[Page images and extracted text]
___

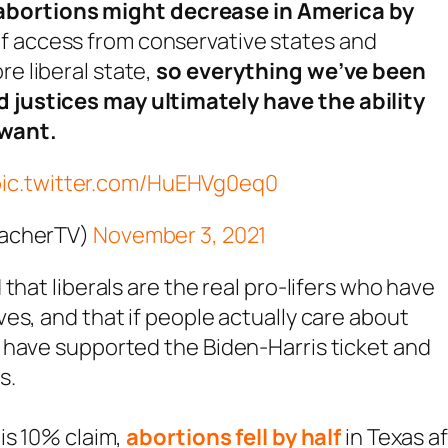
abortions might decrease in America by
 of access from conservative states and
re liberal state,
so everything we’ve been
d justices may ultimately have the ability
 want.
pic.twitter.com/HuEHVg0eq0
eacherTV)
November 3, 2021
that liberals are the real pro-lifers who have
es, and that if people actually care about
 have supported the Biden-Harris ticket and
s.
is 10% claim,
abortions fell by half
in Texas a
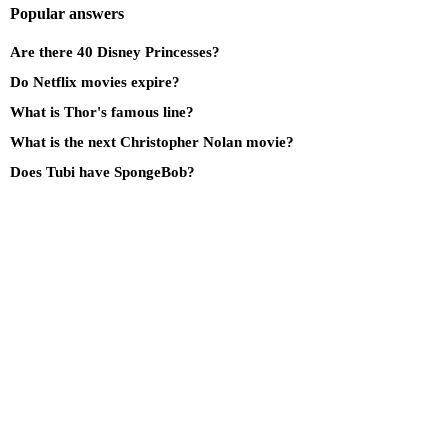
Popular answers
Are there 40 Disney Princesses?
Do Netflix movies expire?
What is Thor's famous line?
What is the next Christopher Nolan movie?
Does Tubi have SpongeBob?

___

Isolate the lines above that contain the word "What" and copy them.

What is Thor's famous line?
What is the next Christopher Nolan movie?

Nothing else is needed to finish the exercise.